Cystic fibrosis is a rare but lethal autosomal recessive disorder caused by mutations in the cystic fibrosis transmembrane conductance regulator (CFTR) gene. CFTR is responsible for the balance of salt versus water movement in cells, and defects in CFTR lead to thickened secretions, for example in the lungs, which cause recurrent lung infections that eventually become fatal. The most common CFTR mutation is DeltaF508, in which the protein lacks a phenylalanine (F) residue at position 508. However, patients with the DeltaF508 mutation vary considerably in the severity of the clinical manifestation of cystic fibrosis, suggesting that other genetic factors contribute to disease phenotype.
These genetic factors, so called modifier genes, remain for the most part elusive, but the teams of Elizabeth Miller and John Hartman now report in Genome Medicine a high-throughput model that could help find their identity. These investigators developed a yeast-based phenomic model for DeltaF508 CFTR that quantitatively scans the yeast genome for gene interactions with DeltaF670 Yor1, the equivalently-mutated yeast homolog of DeltaF508 CFTR.
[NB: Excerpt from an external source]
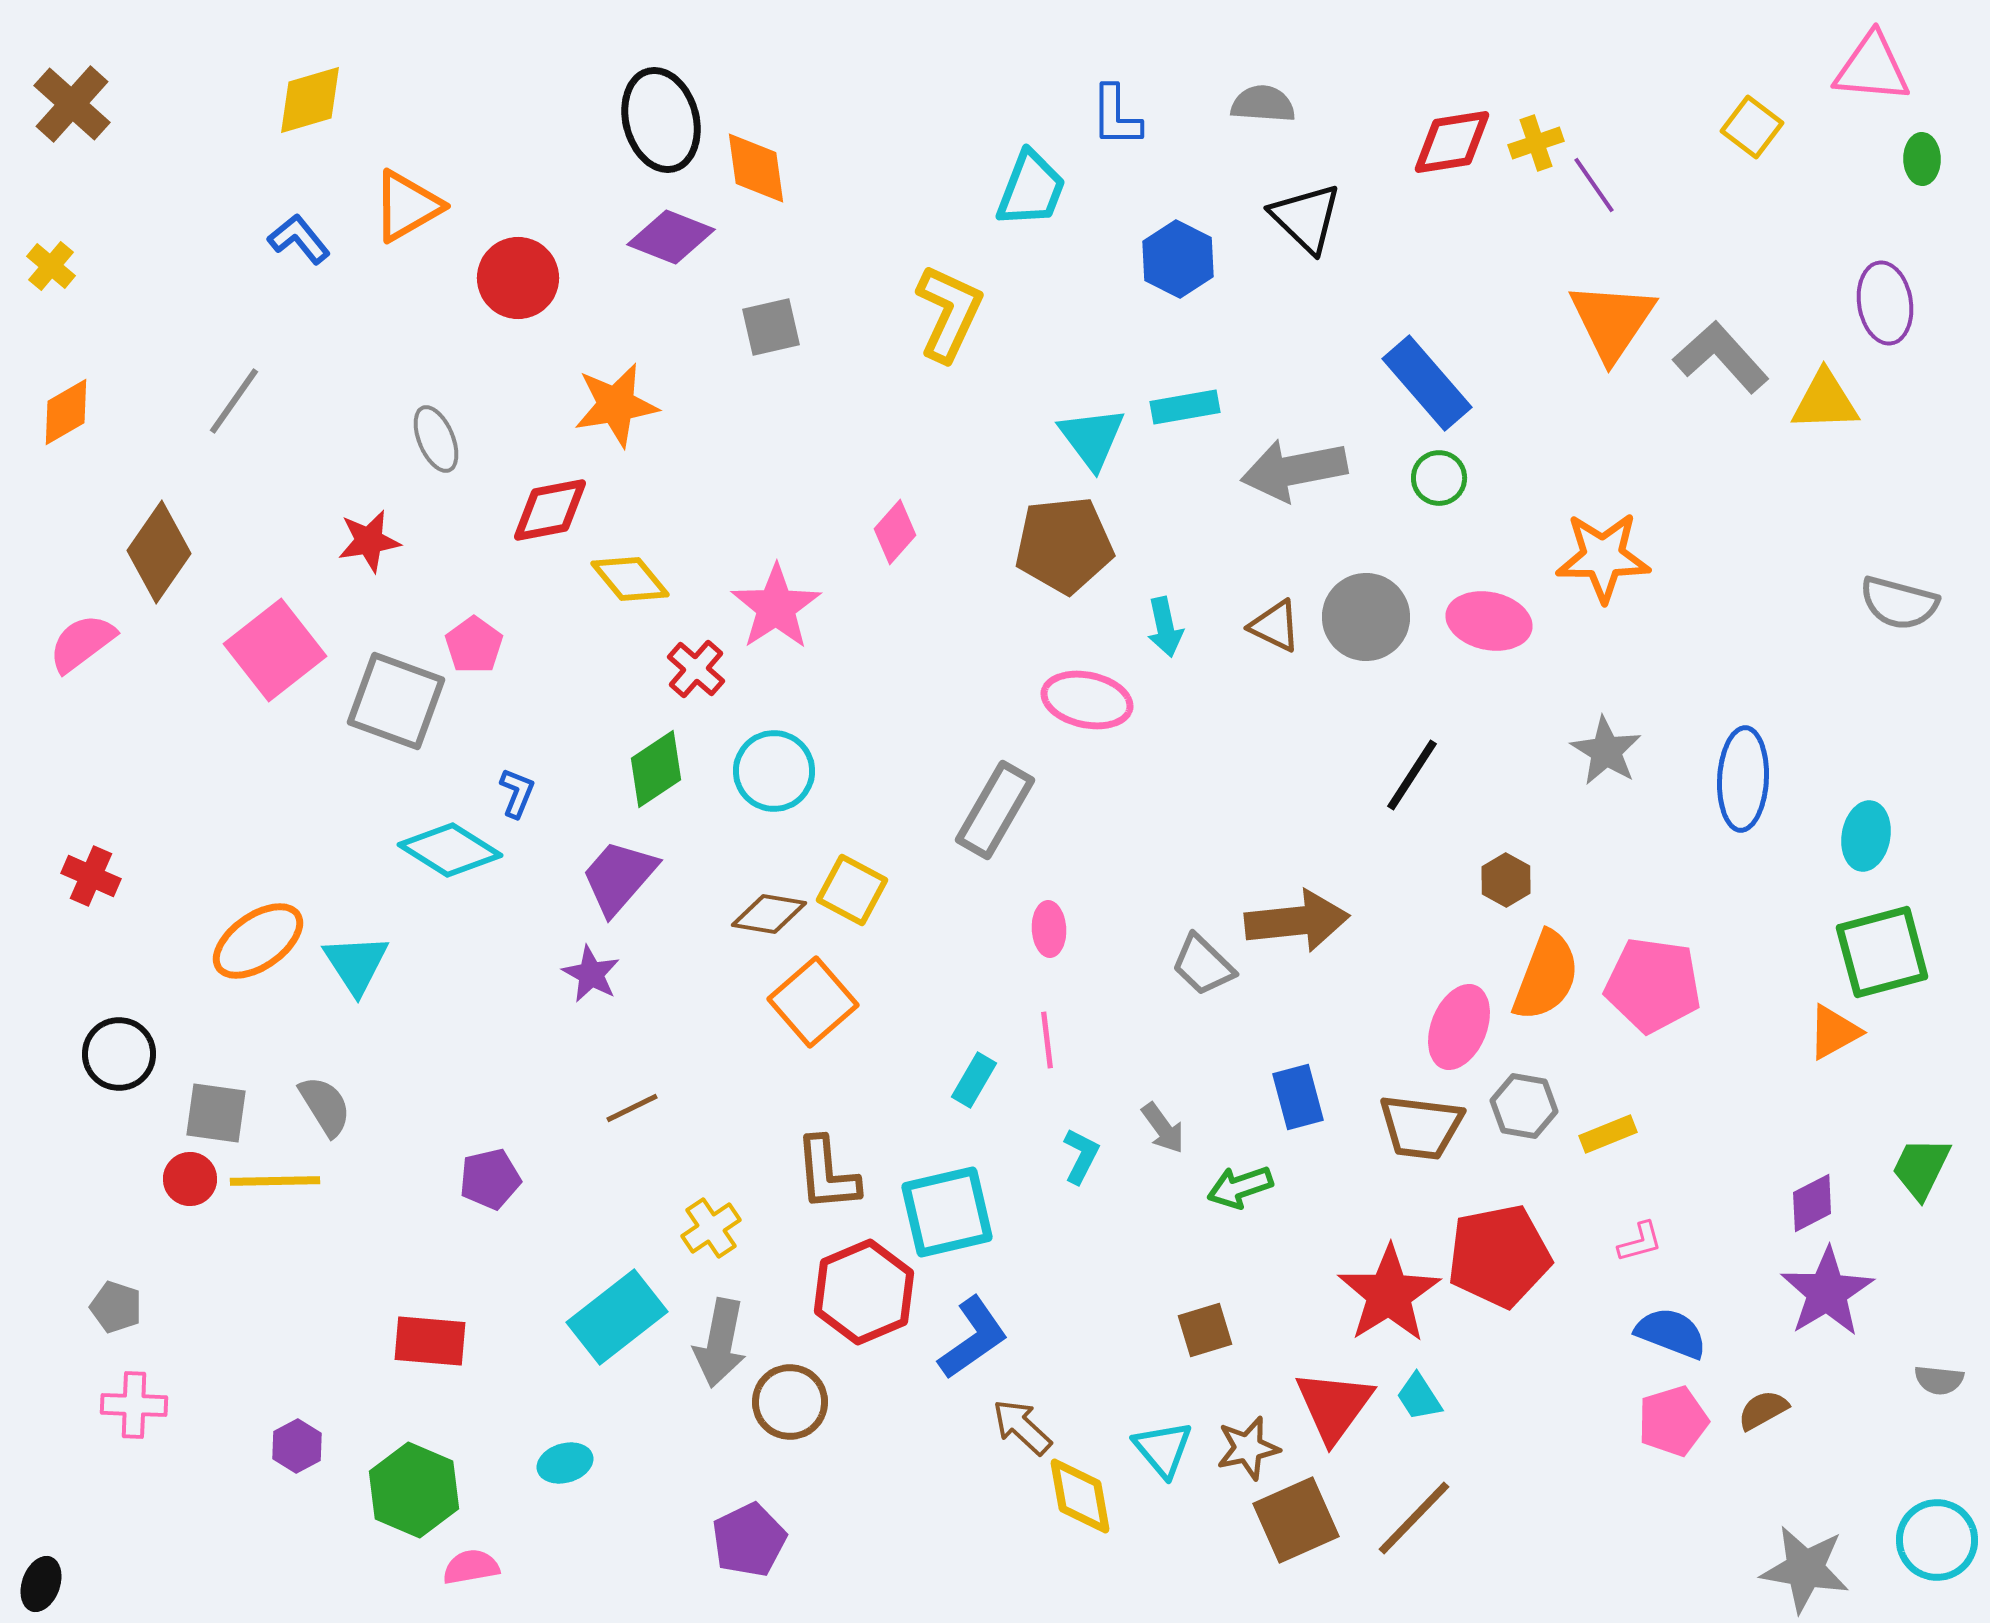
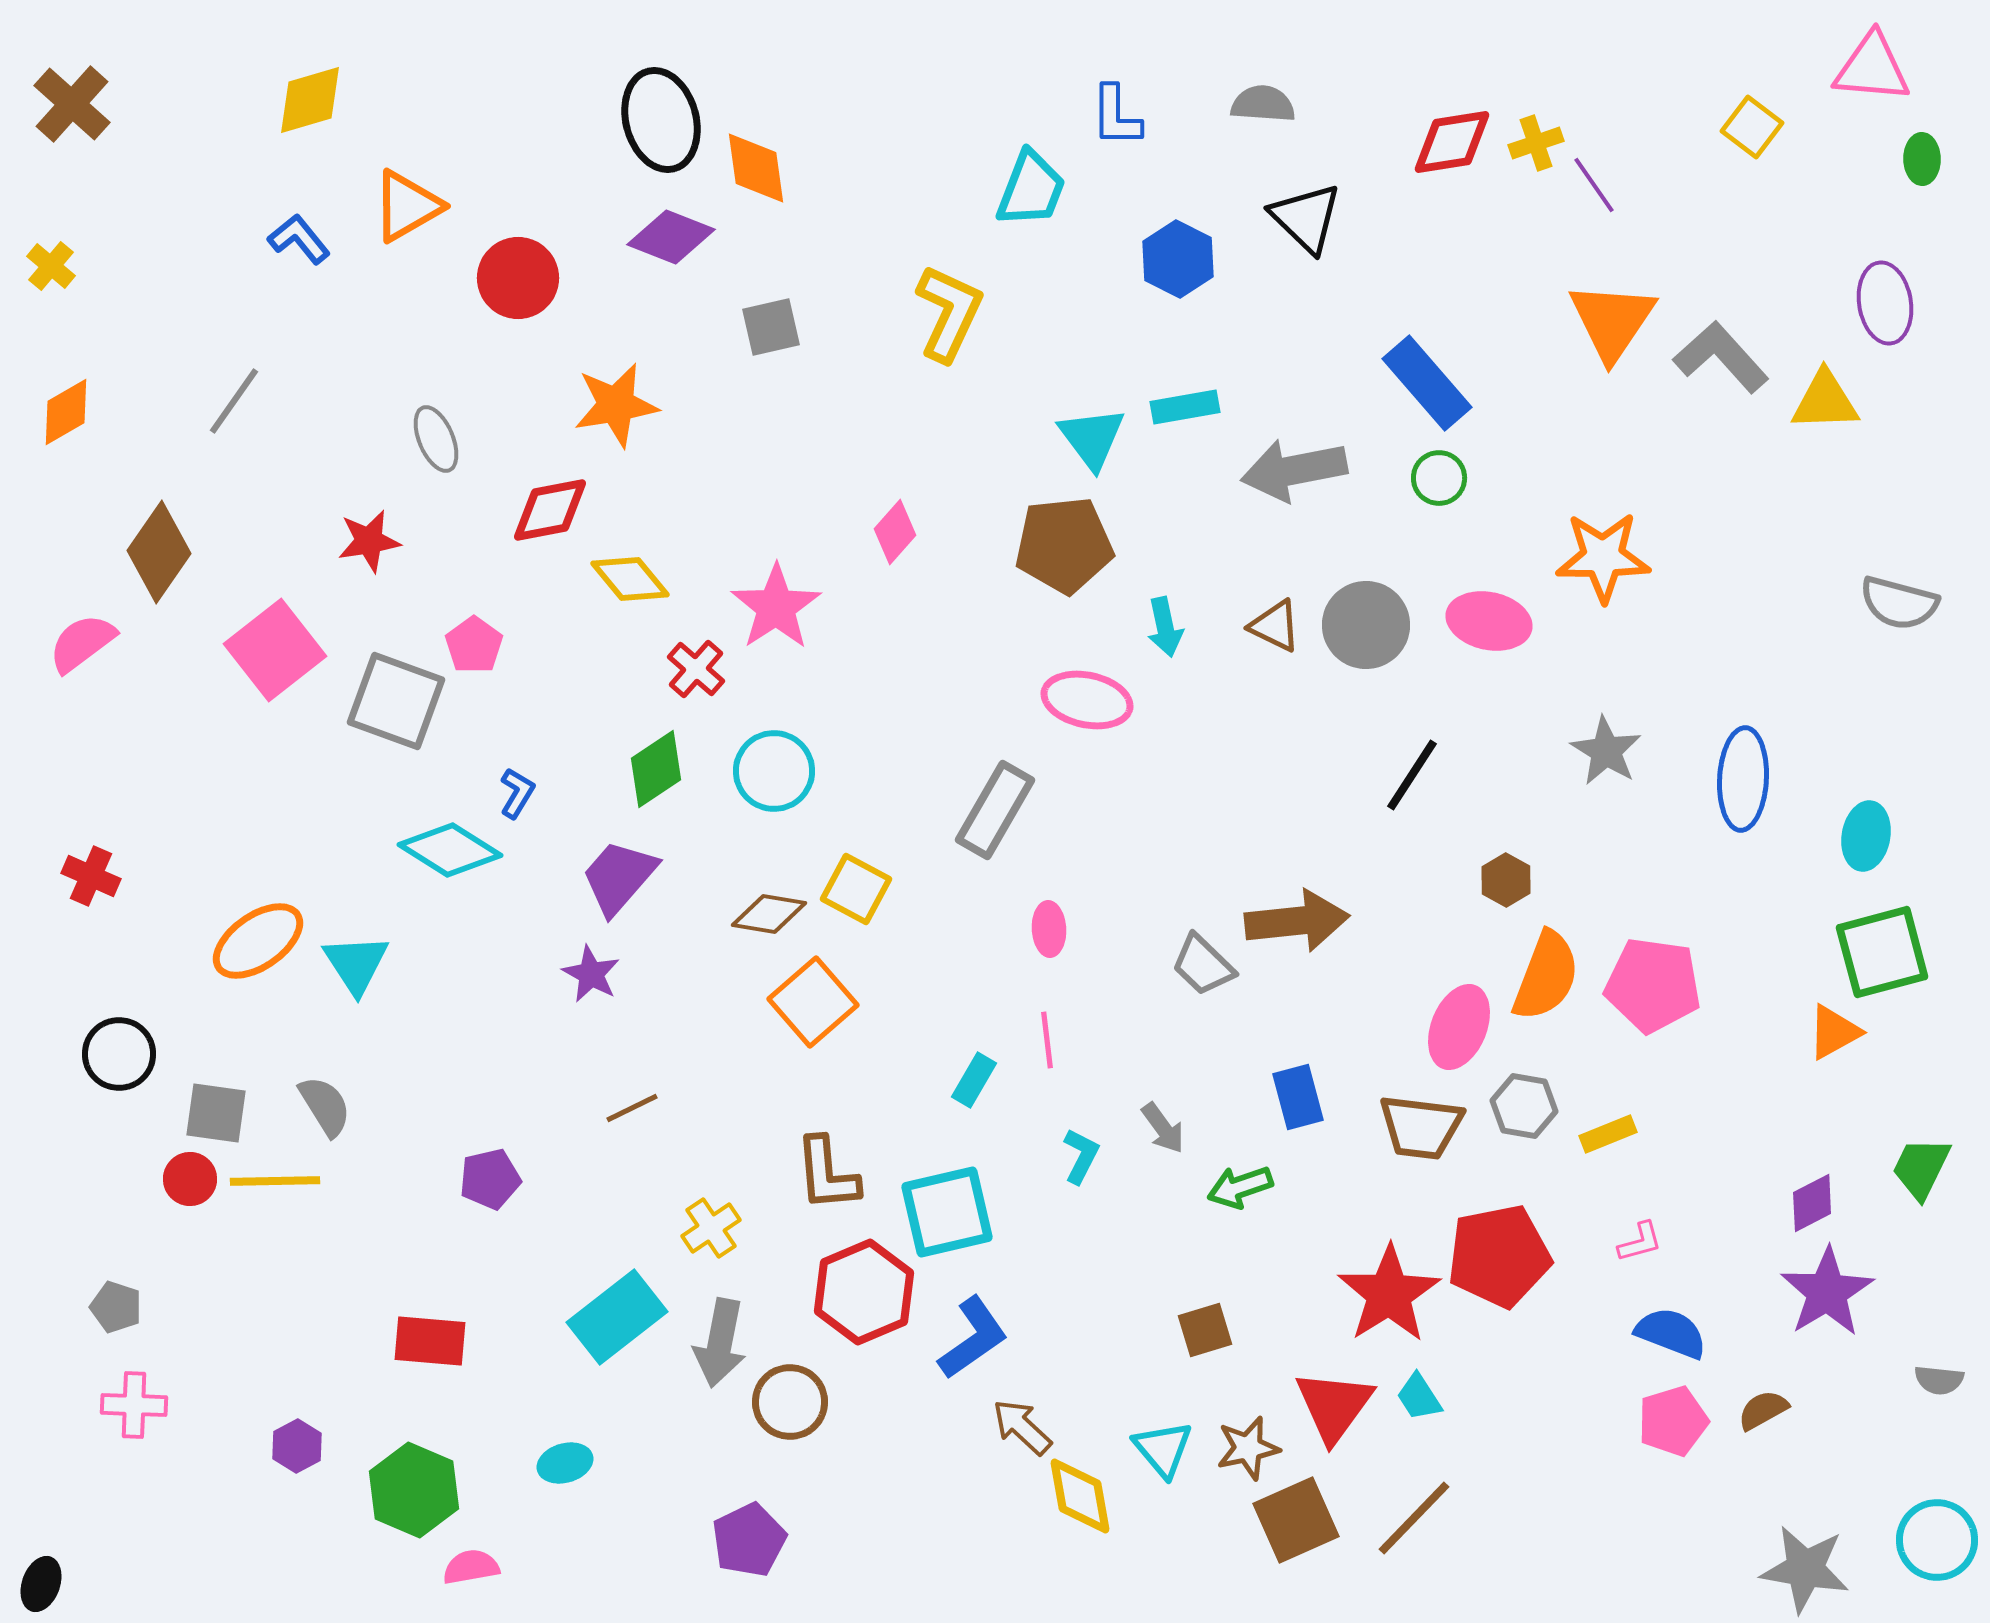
gray circle at (1366, 617): moved 8 px down
blue L-shape at (517, 793): rotated 9 degrees clockwise
yellow square at (852, 890): moved 4 px right, 1 px up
Using this phenomic model, the authors found several genes whose human homologs have been implicated in the regulation of CFTR processing, but more importantly, novel genes that can modify DeltaF670 Yor1 processing in evolutionarily conserved pathways. Although caution is needed when extrapolating from studies in model organisms to complex human disease phenotypes, this study identified pathways of potential modifier genes of the cystic fibrosis DeltaF508 CFTR phenotype.
To paraphrase Oscar Wilde, simplicity is the last refuge of the complex, and in an accompanying research highlight, Marc Blondel explains why simple, broad, efficient and unbiased models, such as this one, are an important contribution to the complex genetics of cystic fibrosis. According to the author, disentangling modifier genes in clinical phenotypes is not only a stepping-stone to personalized medicine, but also the major challenge of modern human genetics.